Your instructions:
The required result is the number of lines in this material containing the word "Написать". Write that number and no other text.

Supplied material:
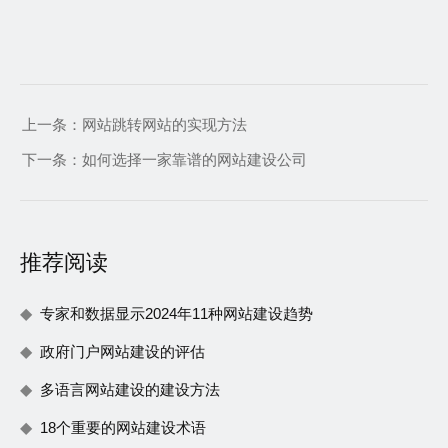
上一条：
网站跳转网站的实现方法
下一条：
如何选择一家靠谱的网站建设公司
推荐阅读
专家和数据显示2024年11种网站建设趋势
政府门户网站建设的评估
多语言网站建设的建设方法
18个重要的网站建设术语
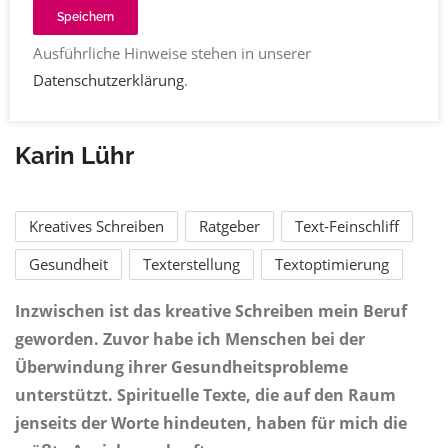
Speichern
Ausführliche Hinweise stehen in unserer
Datenschutzerklärung
.
Karin Lühr
Kreatives Schreiben
Ratgeber
Text-Feinschliff
Gesundheit
Texterstellung
Textoptimierung
Inzwischen ist das
kreative Schreiben
mein Beruf
geworden. Zuvor habe ich Menschen bei der
Überwindung ihrer Gesundheitsprobleme
unterstützt. Spirituelle Texte, die auf den Raum
jenseits der Worte hindeuten, haben für mich die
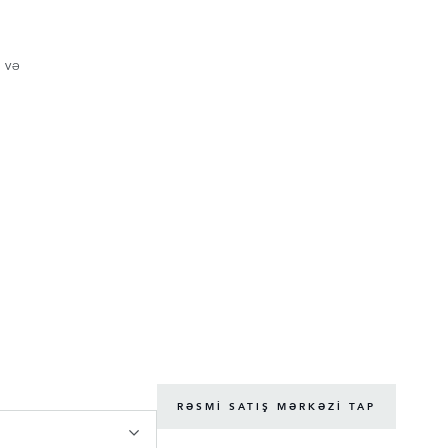
 VƏ
RƏSMI SATIŞ MƏRKƏZI TAP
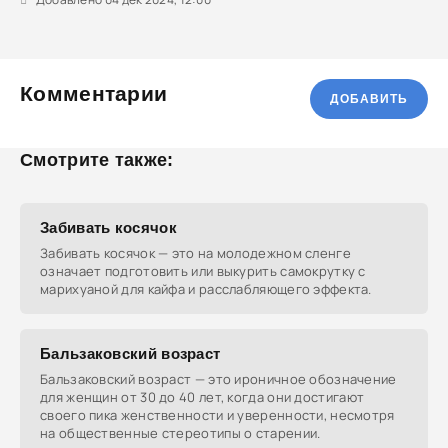
Комментарии
ДОБАВИТЬ
Смотрите также:
Забивать косячок
Забивать косячок — это на молодежном сленге
означает подготовить или выкурить самокрутку с
марихуаной для кайфа и расслабляющего эффекта.
Бальзаковский возраст
Бальзаковский возраст — это ироничное обозначение
для женщин от 30 до 40 лет, когда они достигают
своего пика женственности и уверенности, несмотря
на общественные стереотипы о старении.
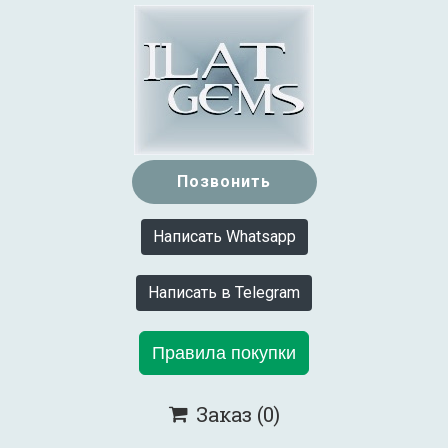
Позвонить
Написать Whatsapp
Написать в Telegram
Правила покупки
Заказ
(0)

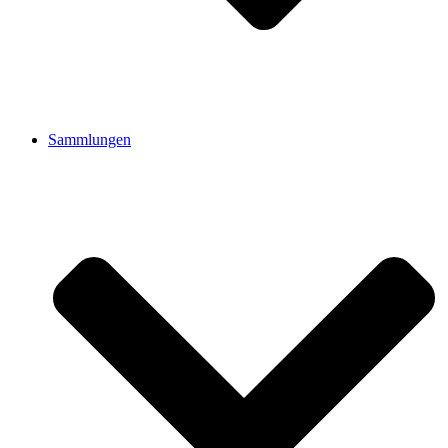
Sammlungen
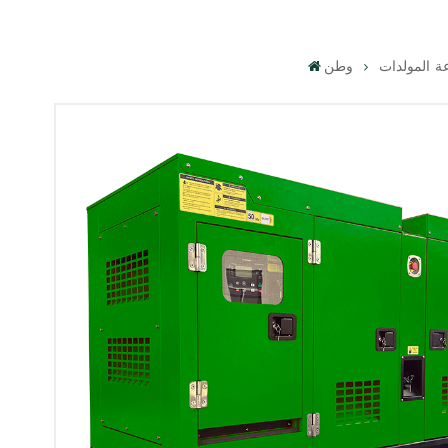
ة المولدات
وطن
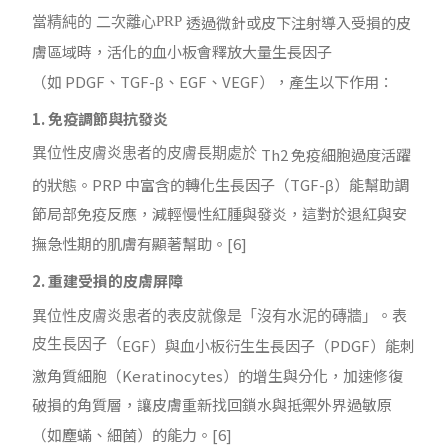
透過微針或皮下注射導入受損的皮
PRP
當精純的
二次離心
膚區域時，活化的血小板會釋放大量生長因子
（如
PDGF
、
TGF-β
、
EGF
、
VEGF
），產生以下作用：
1. 免疫調節與抗發炎
Th2
免疫細胞過度活躍
異位性皮膚炎患者的皮膚長期處於
的狀態。
PRP
中富含的轉化生長因子（
TGF-β
）能幫助調
節局部免疫反應，減輕慢性紅腫與發炎，這對於退紅與安
撫急性期的肌膚有顯著幫助。
[6]
2. 重建受損的皮膚屏障
異位性皮膚炎患者的表皮就像是「沒有水泥的磚牆」。表
EGF
）與血小板衍生生長因子（
PDGF
）能刺
皮生長因子（
激角質細胞（
Keratinocytes
）的增生與分化，加速修復
破損的角質層，讓皮膚重新找回鎖水與抵禦外界過敏原
（如塵蟎、細菌）的能力。
[6]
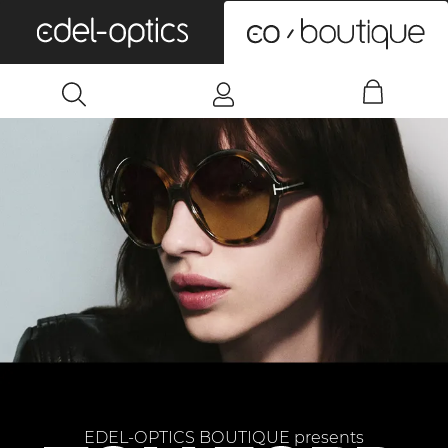
0
EDEL-OPTICS BOUTIQUE presents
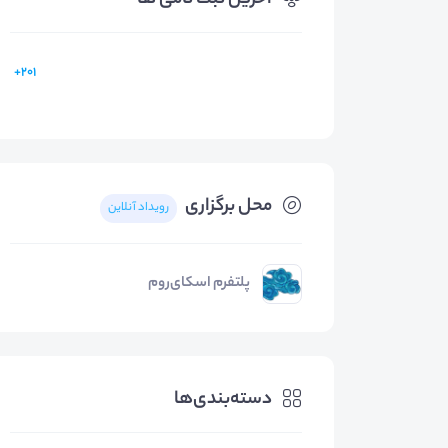
آخرین ثبت نامی ها
201+
محل برگزاری
رویداد آنلاین
پلتفرم اسکای‌روم
دسته‌بندی‌ها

Exercise solution:
2